For the vast majority of the population, the jobs argument is a winner by a long shot, and then the lower natural gas prices. For example, every $1/MBtu rise in gas prices is $18 billion/yr more that gets sucked out of residential/commercial/governmental and industrial customers pockets and which could be used for something useful (based on the Ngas used for heat or chemicals production). As for the climate benefits.... that is way down on the list of most people's immediate priorities. And even if most people agree that CO2 pollution gives rise to Global Warming and that a warmer planet's climate is not going to be good for most people, it's just not an immediate problem related to their economic survival. And contrary to popular belief, the vast majority of Americans have seen their real incomes drop slightly and their real wealth drop significantly.. see http://www.dailykos.com/story/2012/08/10/1118119/-A-nation-of-inequality-the-rise-of-extreme-poverty-income-inequality-in-the-United-States and http://www.dailykos.com/story/2011/09/13/1016511/-U-S-Census-Bureau-Report-Poverty-Uninsured-Income-Inequality-Up-Significantly-Year-Over-Year.

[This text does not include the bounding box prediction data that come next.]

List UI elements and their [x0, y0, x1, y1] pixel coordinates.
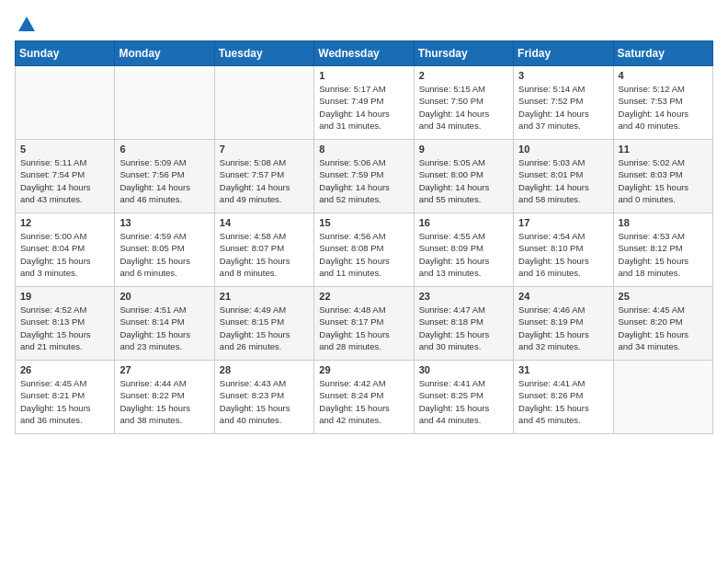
calendar-header-monday: Monday: [115, 41, 214, 66]
day-number: 9: [419, 144, 508, 155]
calendar-header-row: SundayMondayTuesdayWednesdayThursdayFrid…: [16, 41, 713, 66]
day-info: Sunrise: 5:05 AM Sunset: 8:00 PM Dayligh…: [419, 156, 508, 205]
day-number: 8: [319, 144, 408, 155]
day-info: Sunrise: 5:02 AM Sunset: 8:03 PM Dayligh…: [619, 156, 708, 205]
day-number: 16: [419, 217, 508, 228]
day-info: Sunrise: 4:55 AM Sunset: 8:09 PM Dayligh…: [419, 230, 508, 279]
day-number: 1: [319, 70, 408, 81]
day-info: Sunrise: 4:43 AM Sunset: 8:23 PM Dayligh…: [220, 377, 309, 426]
calendar-header-sunday: Sunday: [16, 41, 115, 66]
calendar-cell: 14Sunrise: 4:58 AM Sunset: 8:07 PM Dayli…: [214, 213, 313, 287]
calendar-cell: 24Sunrise: 4:46 AM Sunset: 8:19 PM Dayli…: [514, 287, 613, 361]
calendar-week-5: 26Sunrise: 4:45 AM Sunset: 8:21 PM Dayli…: [16, 361, 713, 434]
day-info: Sunrise: 4:49 AM Sunset: 8:15 PM Dayligh…: [220, 304, 309, 352]
calendar-table: SundayMondayTuesdayWednesdayThursdayFrid…: [15, 40, 713, 434]
day-number: 17: [518, 217, 608, 228]
calendar-cell: [115, 66, 214, 140]
calendar-cell: 16Sunrise: 4:55 AM Sunset: 8:09 PM Dayli…: [414, 213, 513, 287]
day-info: Sunrise: 4:42 AM Sunset: 8:24 PM Dayligh…: [319, 377, 408, 426]
day-info: Sunrise: 4:46 AM Sunset: 8:19 PM Dayligh…: [518, 304, 608, 352]
calendar-cell: 20Sunrise: 4:51 AM Sunset: 8:14 PM Dayli…: [115, 287, 214, 361]
calendar-cell: 3Sunrise: 5:14 AM Sunset: 7:52 PM Daylig…: [514, 66, 613, 140]
day-info: Sunrise: 5:14 AM Sunset: 7:52 PM Dayligh…: [518, 83, 608, 132]
calendar-cell: 1Sunrise: 5:17 AM Sunset: 7:49 PM Daylig…: [314, 66, 414, 140]
calendar-cell: 23Sunrise: 4:47 AM Sunset: 8:18 PM Dayli…: [414, 287, 513, 361]
day-info: Sunrise: 5:09 AM Sunset: 7:56 PM Dayligh…: [119, 156, 209, 205]
calendar-week-3: 12Sunrise: 5:00 AM Sunset: 8:04 PM Dayli…: [16, 213, 713, 287]
calendar-cell: 26Sunrise: 4:45 AM Sunset: 8:21 PM Dayli…: [16, 361, 115, 434]
day-number: 31: [518, 364, 608, 375]
day-number: 28: [220, 364, 309, 375]
calendar-cell: 28Sunrise: 4:43 AM Sunset: 8:23 PM Dayli…: [214, 361, 313, 434]
calendar-cell: 25Sunrise: 4:45 AM Sunset: 8:20 PM Dayli…: [613, 287, 712, 361]
calendar-cell: 21Sunrise: 4:49 AM Sunset: 8:15 PM Dayli…: [214, 287, 313, 361]
page-header: [15, 15, 713, 31]
day-number: 27: [119, 364, 209, 375]
calendar-cell: [214, 66, 313, 140]
calendar-cell: 6Sunrise: 5:09 AM Sunset: 7:56 PM Daylig…: [115, 140, 214, 213]
calendar-week-2: 5Sunrise: 5:11 AM Sunset: 7:54 PM Daylig…: [16, 140, 713, 213]
day-number: 12: [20, 217, 109, 228]
calendar-cell: 31Sunrise: 4:41 AM Sunset: 8:26 PM Dayli…: [514, 361, 613, 434]
day-info: Sunrise: 4:41 AM Sunset: 8:26 PM Dayligh…: [518, 377, 608, 426]
day-number: 2: [419, 70, 508, 81]
day-info: Sunrise: 4:45 AM Sunset: 8:20 PM Dayligh…: [619, 304, 708, 352]
day-number: 4: [619, 70, 708, 81]
logo: [15, 15, 37, 31]
day-info: Sunrise: 5:06 AM Sunset: 7:59 PM Dayligh…: [319, 156, 408, 205]
day-number: 10: [518, 144, 608, 155]
day-info: Sunrise: 4:52 AM Sunset: 8:13 PM Dayligh…: [20, 304, 109, 352]
calendar-header-saturday: Saturday: [613, 41, 712, 66]
calendar-cell: 4Sunrise: 5:12 AM Sunset: 7:53 PM Daylig…: [613, 66, 712, 140]
calendar-cell: 22Sunrise: 4:48 AM Sunset: 8:17 PM Dayli…: [314, 287, 414, 361]
day-number: 30: [419, 364, 508, 375]
day-number: 6: [119, 144, 209, 155]
day-number: 24: [518, 291, 608, 302]
calendar-header-thursday: Thursday: [414, 41, 513, 66]
calendar-cell: 12Sunrise: 5:00 AM Sunset: 8:04 PM Dayli…: [16, 213, 115, 287]
calendar-cell: 27Sunrise: 4:44 AM Sunset: 8:22 PM Dayli…: [115, 361, 214, 434]
day-number: 13: [119, 217, 209, 228]
day-number: 15: [319, 217, 408, 228]
day-number: 18: [619, 217, 708, 228]
day-number: 26: [20, 364, 109, 375]
calendar-cell: 18Sunrise: 4:53 AM Sunset: 8:12 PM Dayli…: [613, 213, 712, 287]
day-number: 23: [419, 291, 508, 302]
day-info: Sunrise: 4:58 AM Sunset: 8:07 PM Dayligh…: [220, 230, 309, 279]
day-number: 22: [319, 291, 408, 302]
day-number: 25: [619, 291, 708, 302]
day-number: 14: [220, 217, 309, 228]
day-number: 29: [319, 364, 408, 375]
day-info: Sunrise: 5:11 AM Sunset: 7:54 PM Dayligh…: [20, 156, 109, 205]
day-info: Sunrise: 4:45 AM Sunset: 8:21 PM Dayligh…: [20, 377, 109, 426]
day-info: Sunrise: 4:47 AM Sunset: 8:18 PM Dayligh…: [419, 304, 508, 352]
calendar-cell: 11Sunrise: 5:02 AM Sunset: 8:03 PM Dayli…: [613, 140, 712, 213]
calendar-header-wednesday: Wednesday: [314, 41, 414, 66]
day-info: Sunrise: 4:48 AM Sunset: 8:17 PM Dayligh…: [319, 304, 408, 352]
day-number: 3: [518, 70, 608, 81]
calendar-week-1: 1Sunrise: 5:17 AM Sunset: 7:49 PM Daylig…: [16, 66, 713, 140]
calendar-cell: 5Sunrise: 5:11 AM Sunset: 7:54 PM Daylig…: [16, 140, 115, 213]
day-number: 21: [220, 291, 309, 302]
calendar-cell: 19Sunrise: 4:52 AM Sunset: 8:13 PM Dayli…: [16, 287, 115, 361]
day-number: 5: [20, 144, 109, 155]
day-info: Sunrise: 4:51 AM Sunset: 8:14 PM Dayligh…: [119, 304, 209, 352]
calendar-cell: 2Sunrise: 5:15 AM Sunset: 7:50 PM Daylig…: [414, 66, 513, 140]
day-info: Sunrise: 4:41 AM Sunset: 8:25 PM Dayligh…: [419, 377, 508, 426]
calendar-cell: [16, 66, 115, 140]
day-info: Sunrise: 5:17 AM Sunset: 7:49 PM Dayligh…: [319, 83, 408, 132]
day-info: Sunrise: 5:08 AM Sunset: 7:57 PM Dayligh…: [220, 156, 309, 205]
day-info: Sunrise: 4:59 AM Sunset: 8:05 PM Dayligh…: [119, 230, 209, 279]
calendar-cell: 15Sunrise: 4:56 AM Sunset: 8:08 PM Dayli…: [314, 213, 414, 287]
calendar-cell: 9Sunrise: 5:05 AM Sunset: 8:00 PM Daylig…: [414, 140, 513, 213]
day-info: Sunrise: 4:44 AM Sunset: 8:22 PM Dayligh…: [119, 377, 209, 426]
calendar-header-friday: Friday: [514, 41, 613, 66]
day-info: Sunrise: 4:54 AM Sunset: 8:10 PM Dayligh…: [518, 230, 608, 279]
day-number: 11: [619, 144, 708, 155]
svg-marker-0: [18, 17, 35, 31]
calendar-cell: 7Sunrise: 5:08 AM Sunset: 7:57 PM Daylig…: [214, 140, 313, 213]
day-number: 20: [119, 291, 209, 302]
day-number: 7: [220, 144, 309, 155]
logo-icon: [17, 15, 37, 35]
calendar-cell: 30Sunrise: 4:41 AM Sunset: 8:25 PM Dayli…: [414, 361, 513, 434]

So if you wanted to deal with the Global Climate Change problem (and it is a mighty big long term problem that gets worse the longer that it is not addressed), that gets  solved by cutting back on the CO2 pollution rate. And to cut back on the CO2 pollution rate, and especially that associated with electricity production done at reasonable prices (and which cannot be done with PVs in places like NY State to any serious extent), you need to create mass quantities of jobs in a way that will not trash the economy by cranking up electricity prices by a factor of 10. And you can do that via wind turbine manufacture and installation, but only on a much more massive scale than is the present case. Sure, better house insulation and more energy efficiency is good, but eventually we need to replace natural gas use for heating with renewable electricity, and that can get done after we replace all the coal, nukes and natural gas used for making electricity. Things like biogas, biomass, tidal, onshore and offshore wind are the lower cost ways to replace pollution sourced electricity, and in the process, a lot of real wealth creating jobs get made. It is those jobs and all the money to be made on the more than $2 trillion worth of renewable energy investments that will attract people, politicians and businesspeople to sane climate policies. And the lower natural gas prices as a result of lower natural gas demand is also attractive to most people, who tend to really dislike monopolies like the gas distribution companies and the oil and gas industry in particular (the oil industry in particular does seem to be excessively greedy, and that greed is not benefiting most people more than it is depleting their incomes and wealth). But the lower gas pricing is just like frosting on the cake..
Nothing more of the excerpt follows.